Damn! I started reviewing the movie!

Sorry. Completely senseless sequence of Wonder Woman using her powers, in full costume, on four bumbling TV Batman sidekicks. Oy.

So… Diana 84 is working in antiquities. She is keeping a low profile, wearing Norma Kamaliesque draped outfits of cashmere and satin. She eats alone. Men can’t stop hitting on her.

Meanwhile, Gillie… I mean, uh, Barbara Minerva is wearing 80s office casual and even when she falls on her face, no men will even acknowledge her. Even the woman who just hired her can’t remember her.

Jumpcut: There is a gem that grants you your dreams. (Seriously? That’s Season Three, running-out-of-ideas stuff.)

So what do our women want?

Diana wants her old, long-dead, irreplaceable boyfriend back. Minerva wants to be hot and desired by men like Diana.

Did I mention what the stone in question looks like?

I’m sure some of you will think it is some kind of projection that this image looks like Diana is handling a thick male shaft and some stony balls. But there are a lot of shapes this trigger of all desires could have been.

And while I wish to spend no more time on Maxwell Lord than I absolutely must, when he gets his hand on this item, what happens? It becomes a part of him. Hmmm…

Minerva gets her wish. What does she do? She immediately takes off her skirt and pulls her shirt over her leggings, creating a new skintight outfit tht immediately draws male sexual attention.

Reenter Maxwell Lord (briefly), who starts flirting with Barbara, but when Diana shows up, his focus turns to her. When she says she doesn’t have a TV, he offers her a TV, “19 inches… no strings attached.” Subtle. And Barbara’s jealousy is reestablished with a few frames of film.

Barbara goes shopping. Suddenly she doesn’t need her glasses. Blonder. More blue-eyed. Perfect make-up for a photoshoot. She shops. “Do you think it’s too tight?” “Just right.”

Diana goes to a party she says she doesn’t want to go to, apparently to investigate the stone. Her outfit, as my father would have said, is cut up to the pupik. Every man hits on her. They can’t stop looking at her. Men suddenly feel compelled to tell her they want her. But she was wishing for Steve, not some other guy, so I am not sure how this makes sense… unless this is always how it is for her.

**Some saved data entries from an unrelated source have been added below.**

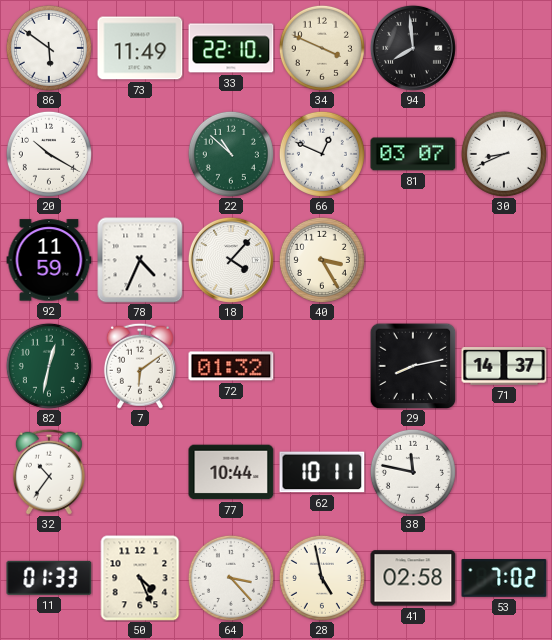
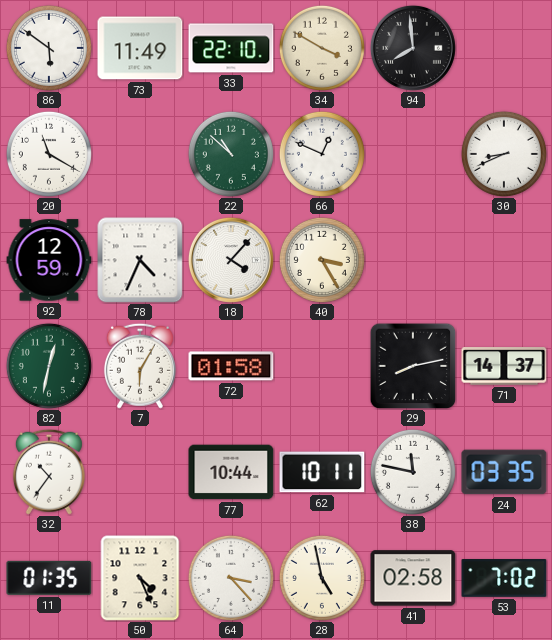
34: 3:49 -> 3:50
20: 10:20 -> 11:20
81: 03:07 -> none
92: 11:59 -> 12:59
7: 6:09 -> 6:05
72: 01:32 -> 01:58
24: none -> 03:35
11: 01:33 -> 01:35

Barbara is also at the party, in her new dress. Maxwell Lord takes her to her office and starts making out with her… but instantly focuses his energy on looking for something in the office. He takes the stone… which for some reason is sitting on her desk instead of its box.

One man, not dressed-up like the others, calls Diana by her name. She takes offense (for the first time in the film). “I wish we had more time.” (A callback to the first film.) In a slow circling DePalma movement, this man becomes Steve Trevor. “But how?” “I don’t know.” Neither does the screenplay. He tells some story about waking up on a futon. WTF? Did he take over this guy’s body and then knew how to find Diana? Suspension of disbelief. Deep kisses in a room full of co-workers and patrons.

They go back to his place. “His” being the body he has taken over. He still seems not to know she is a part-deity. “He’s great. But all I see is you.”

I’ll skip past the obnoxious/cutesy fashion montage. And teaching him how to use an escalator. And the Lasso of Truth, powered by truth, but when she uses it to catch someone or fly, what does truth have to do with it?

Another cutesy series of scenes occurs before the second look at Wonder Woman in full regalia in the film, at 1:21 in the film. Apparently, if she puts on her headband, the whole outfit comes with it. Apparently, the sight of her in the outfit keeps men from shooting machine guns.

But again… so distracted by the film itself.

The movie explains that the stone has destroyed previous civilizations with its power to grant wishes.

Barbara, who has now added a lot of eye make-up and cool clothes to her daily look, doesn’t want to give up her wish after becoming attractive (without much more than a makeover). Apparently she never saw The Wizard of Oz.

Diana doesn’t want to give up her wish either… which would be giving up Steve again.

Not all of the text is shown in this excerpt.